On Friday, China maintained its main benchmark lending rates unchanged at the monthly fixing amidst the Federal Reserve’s interest rates cut.
Reuters market watchers’ poll predicted some shaving after the Federal Reserve’s 50 basis point rate cut allowed China to lower its domestic borrowing costs without triggering a significant depreciation in yuan.
The People’s Bank of China (PBOC) announced its decision to keep the one-year loan prime rate (LPR), affecting corporate and most household loans, at 3.35%, and the five-year LPR, a benchmark for mortgage rates, at 3.85%.
The interest rate reduction in the US has provided China with increased monetary flexibility to concentrate on alleviating the debt pressure on both consumers and businesses. This strategy aims to stimulate investment and consumption within the country.
China already surprised the markets in July by trimming major short- and long-term lending rates to bolster economic growth, which was facing a persistent property crisis and weakening consumer and business sentiment.
China’s retail sales, industrial production, and urban investment in August exhibited slower growth than economists’ expectations, with the urban unemployment rate climbing to a six-month high, while housing prices, on a yearly basis, falling at the fastest rate in nine years.

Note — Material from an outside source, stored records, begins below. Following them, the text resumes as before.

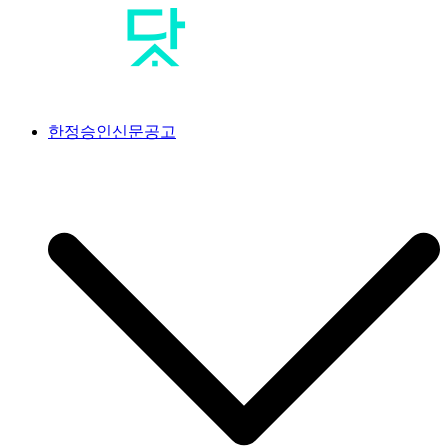
Skip
to
content
공고닷컴
<br>#공고닷컴 #신문공고대행사 #신문공고 #일간지공고 #일간
한정승인신문공고
신문공고 #한정승인신문공고 #상속한정승인신문공고 #분실공
고 #특별한정승인신문공고 #한정승인경정신문공고 #상속포기
한정승인신문공고 #분양계약서분실공고 #공급계약서분실공고
#가입계약서분실공고 #옵션계약서분실공고 #플러스옵션계약
서분실공고 #유상옵션계약서분실공고 #발코니확장계약서분실
공고 #분양권분실공고 #사전청약계약서분실공고 #아파트분실
공고 #조합원분실공고 #오피스텔분실공고 #지역주택조합분실
공고 #사전청약계약서분실공고 #임대차계약서분실공고 #골프
회원권분실공고 #골프장분실공고 #골프장회원권분실공고 #회
원증분실공고 #골프회원증분실공고 #콘도회원권분실공고 #리
조트회원권분실공고 #교단탈퇴신문공고 #상속인없는재산의청
산공고 #상속인없는재산의청산신문공고 #상속재산관리인선임
신문공고 #상속재산관리인선임공고 #채권수증공고 #채권수증
신문공고 #분묘개장신문공고 #무연고분묘개장공고 #매각공고
#부동산매각공고 #분양공고 #분양모집공고 #입주자모집공고 #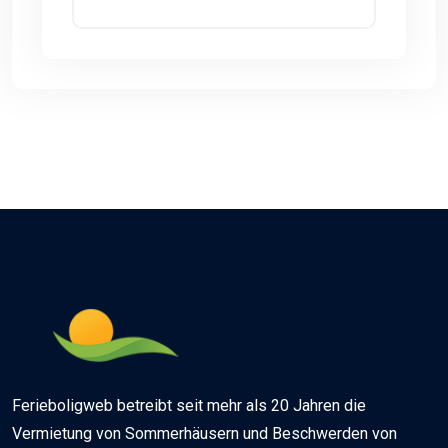
Ferieboligweb betreibt seit mehr als 20 Jahren die
Vermietung von Sommerhäusern und Beschwerden von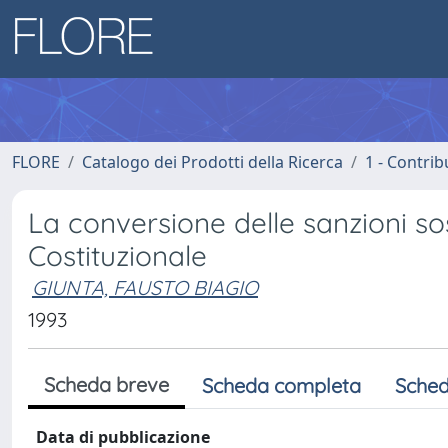
FLORE
Catalogo dei Prodotti della Ricerca
1 - Contrib
La conversione delle sanzioni sos
Costituzionale
GIUNTA, FAUSTO BIAGIO
1993
Scheda breve
Scheda completa
Sched
Data di pubblicazione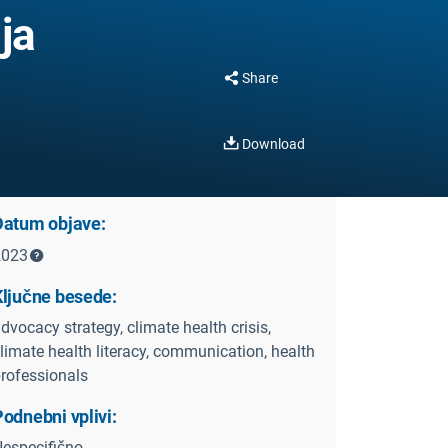
ja
Share
Download
Datum objave:
2023
Ključne besede:
dvocacy strategy, climate health crisis,
limate health literacy, communication, health
rofessionals
odnebni vplivi:
especifično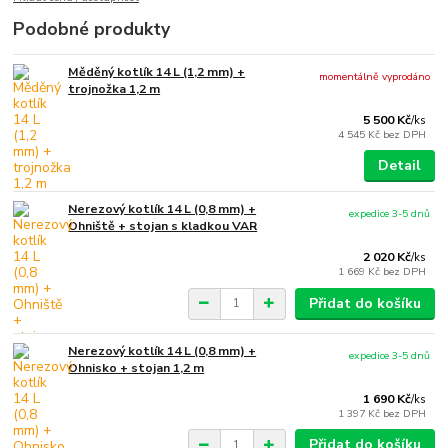
Podobné produkty
Měděný kotlík 14 L (1,2 mm) +
momentálně vyprodáno
trojnožka 1,2 m
5 500 Kč
/
ks
4 545 Kč
bez DPH
Detail
Nerezový kotlík 14 L (0,8 mm) +
expedice 3-5 dnů
Ohniště + stojan s kladkou VAR
2 020 Kč
/
ks
1 669 Kč
bez DPH
Přidat do košíku
Nerezový kotlík 14 L (0,8 mm) +
expedice 3-5 dnů
Ohnisko + stojan 1,2 m
1 690 Kč
/
ks
1 397 Kč
bez DPH
Přidat do košíku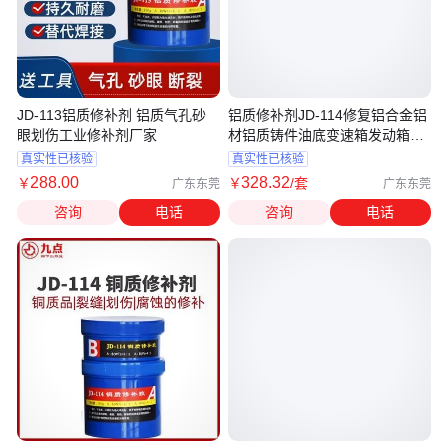
JD-113铝质修补剂 铝质气孔砂
铝质修补剂JD-114修复铝合金铝
眼划伤工业修补剂厂家
材铝质铸件油底变速箱发动箱修
补膏
真实性已核验
真实性已核验
288
.00
328
.32
￥
￥
/套
广东东莞
广东东莞
咨询
电话
咨询
电话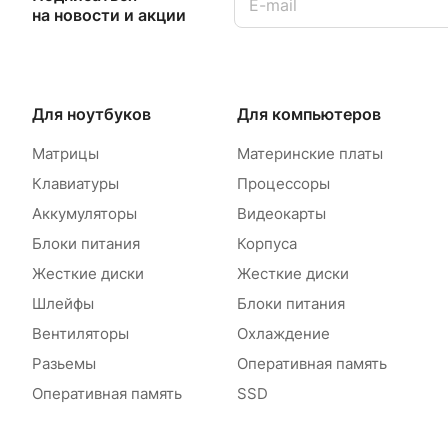
на новости и акции
Для ноутбуков
Для компьютеров
Матрицы
Материнские платы
Клавиатуры
Процессоры
Аккумуляторы
Видеокарты
Блоки питания
Корпуса
Жесткие диски
Жесткие диски
Шлейфы
Блоки питания
Вентиляторы
Охлаждение
Разьемы
Оперативная память
Оперативная память
SSD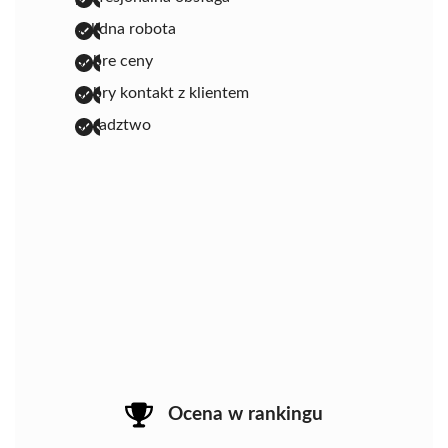
solidna robota
dobre ceny
dobry kontakt z klientem
doradztwo
Ocena w rankingu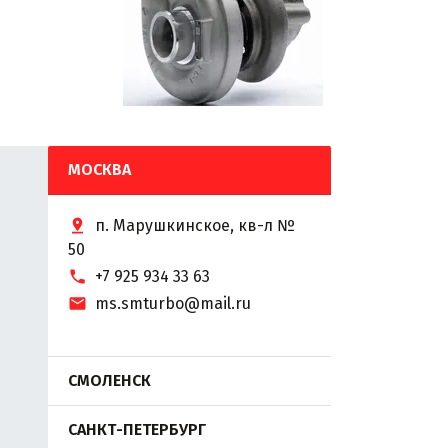
МОСКВА
п. Марушкинское, кв-л №
50
+7 925 934 33 63
ms.smturbo@mail.ru
СМОЛЕНСК
САНКТ-ПЕТЕРБУРГ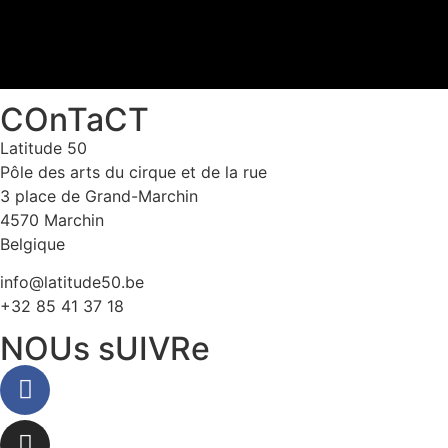
COnTaCT
Latitude 50
Pôle des arts du cirque et de la rue
3 place de Grand-Marchin
4570 Marchin
Belgique
info@latitude50.be
+32 85 41 37 18
NOUs sUIVRe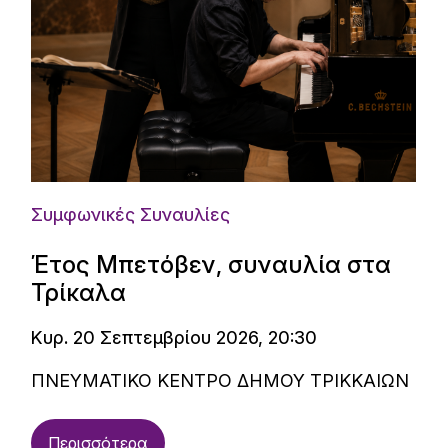
Συμφωνικές Συναυλίες
Έτος Μπετόβεν, συναυλία στα
Τρίκαλα
Κυρ. 20 Σεπτεμβρίου 2026, 20:30
ΠΝΕΥΜΑΤΙΚΟ ΚΕΝΤΡΟ ΔΗΜΟΥ ΤΡΙΚΚΑΙΩΝ
Περισσότερα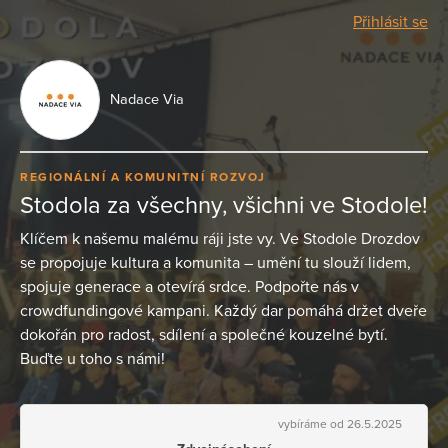
Přihlásit se
Nadace Via
REGIONÁLNÍ A KOMUNITNÍ ROZVOJ
Stodola za všechny, všichni ve Stodole!
Klíčem k našemu malému ráji jste vy. Ve Stodole Drozdov
se propojuje kultura a komunita – umění tu slouží lidem,
spojuje generace a otevírá srdce. Podpořte nás v
crowdfundingové kampani. Každý dar pomáhá držet dveře
dokořán pro radost, sdílení a společné kouzelné bytí.
Buďte u toho s námi!
vybíráme od 26.5.2025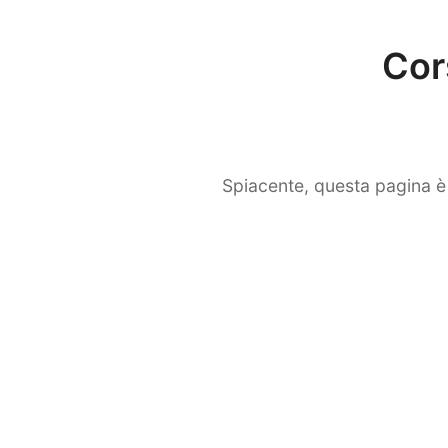
Cors
Spiacente, questa pagina è 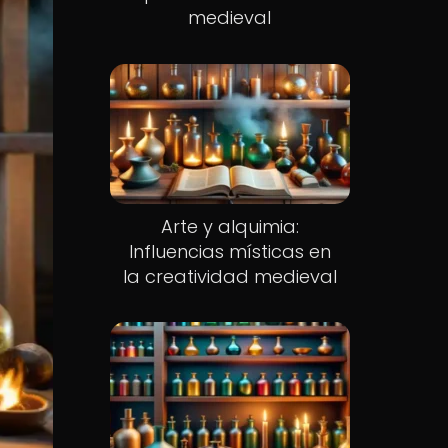
medieval
Arte y alquimia:
Influencias místicas en
la creatividad medieval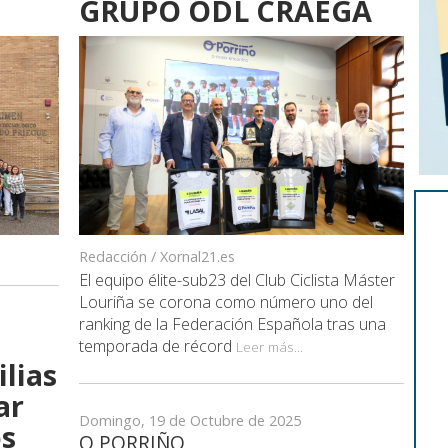
GRUPO ODL CRAEGA
Redacción / Xornal21.es
El equipo élite-sub23 del Club Ciclista Máster
Louriña se corona como número uno del
ranking de la Federación Española tras una
temporada de récord
Leer más...
ilias
ar
Domingo, 19 de Octubre de 2025
os
O PORRIÑO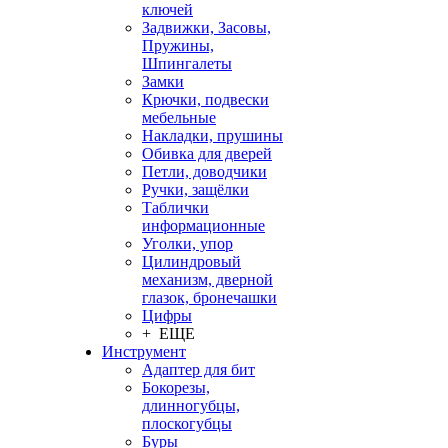
ключей
Задвижки, Засовы,
Пружины,
Шпингалеты
Замки
Крючки, подвески
мебельные
Накладки, прушины
Обивка для дверей
Петли, доводчики
Ручки, защёлки
Таблички
информационные
Уголки, упор
Цилиндровый
механизм, дверной
глазок, бронечашки
Цифры
+ ЕЩЕ
Инструмент
Адаптер для бит
Бокорезы,
длинногубцы,
плоскогубцы
Буры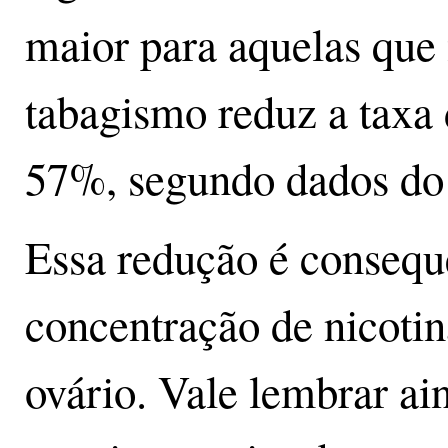
maior para aquelas que
tabagismo reduz a taxa 
57%, segundo dados d
Essa redução é consequê
concentração de nicotina
ovário. Vale lembrar ai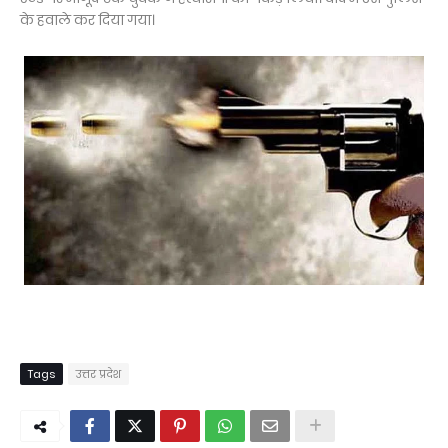
के हवाले कर दिया गया।
Tags
उत्तर प्रदेश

The discouraging economic data emphasized a weak momentum in the economy and prompted renewed appeals to the government to roll out more fiscal and monetary stimulus efforts.
Several major banks have revised their predictions for China’s full-year GDP growth to below the government’s official goal of 5%, with Bank of America downgrading the figure to 4.8%, and Citigroup altered their assessment to 4.7%.